L’étude s’est concentrée sur deux composés PFAS à longue chaîne, le PFOA et le PFOS. Ces substances chimiques ne sont plus fabriquées aux États-Unis, mais elles persistent dans les sols et continuent de s’infiltrer dans les eaux souterraines.
Bo Guo, professeur associé au Département d'hydrologie et de sciences atmosphériques, a apporté son expertise sur la façon dont les PFAS se déplacent dans les sols et les aquifères.
« Les PFAS que l’on retrouve dans les eaux souterraines ne représentent qu’une infime partie des PFAS déversés dans l’environnement », a déclaré Guo dans le communiqué de presse. « La majorité des PFAS se trouve encore dans le sol et migre vers le bas. »
Cette migration lente signifie que, sans intervention, la contamination peut continuer à s'aggraver au fil du temps à mesure que davantage de PFAS atteignent les sources d'eau potable.
Ce projet est né d'une initiative de l'Arizona Institute for Resilience visant à encourager les collaborations interdisciplinaires. Lemoine et Langer, tous deux économistes, se sont associés à Guo après avoir pris connaissance de ses années de travaux sur la contamination par les PFAS.
Robert Baluja, ancien élève en économie d'Eller, et Wesley Howden, ancien chercheur postdoctoral financé par l'Arizona Institute for Resilience, ont également contribué à l'étude.
Au-delà de la quantification des dommages actuels, les auteurs soulignent plusieurs questions pour les recherches futures, notamment comment les nouveaux composés PFAS — souvent utilisés comme substituts au PFOA et au PFOS — affectent la santé, et comment une exposition à long terme et à faible dose influence les résultats sur de nombreuses années.
En attendant, l'étude met en lumière des mesures pratiques permettant de réduire les risques, notamment pour les femmes enceintes vivant dans des zones où la contamination aux PFAS est avérée ou suspectée.

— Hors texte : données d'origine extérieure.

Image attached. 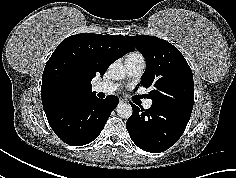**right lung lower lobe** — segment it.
Listing matches in <instances>:
<instances>
[{"label": "right lung lower lobe", "instance_id": "98d812e1", "mask_svg": "<svg viewBox=\"0 0 236 178\" xmlns=\"http://www.w3.org/2000/svg\"><path fill=\"white\" fill-rule=\"evenodd\" d=\"M118 98L99 99L95 94L45 112L55 134L66 144L82 146L94 141L103 130Z\"/></svg>", "mask_w": 236, "mask_h": 178}]
</instances>
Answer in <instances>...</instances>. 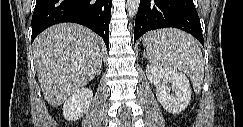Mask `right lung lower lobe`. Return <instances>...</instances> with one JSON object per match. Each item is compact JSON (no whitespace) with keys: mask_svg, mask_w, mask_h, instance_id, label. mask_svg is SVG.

Les chercheurs notent que les filtres à charbon actif, qu'ils soient installés par les services de distribution d'eau ou utilisés dans les foyers, peuvent éliminer ces PFAS à longue chaîne de l'eau potable.
« Ces produits chimiques sont peut-être omniprésents, mais nous constatons néanmoins que la qualité de l’eau potable est importante pour les femmes enceintes. Installer et entretenir des filtres à eau à domicile pourrait être une sage décision pour elles », a ajouté Lemoine.
Les experts en santé publique affirment que ces nouvelles découvertes rendent d'autant plus urgentes les actions entreprises par les organismes de réglementation et les collectivités pour cartographier la contamination aux PFAS, moderniser les systèmes de traitement de l'eau et responsabiliser les pollueurs. Alors que les décideurs politiques évaluent le coût de normes plus strictes et des travaux de dépollution, les travaux de l'équipe de l'Arizona montrent que le prix de l'inaction se fait déjà payer : par les plus jeunes et les plus vulnérables citoyens du pays, et par l'économie dans son ensemble.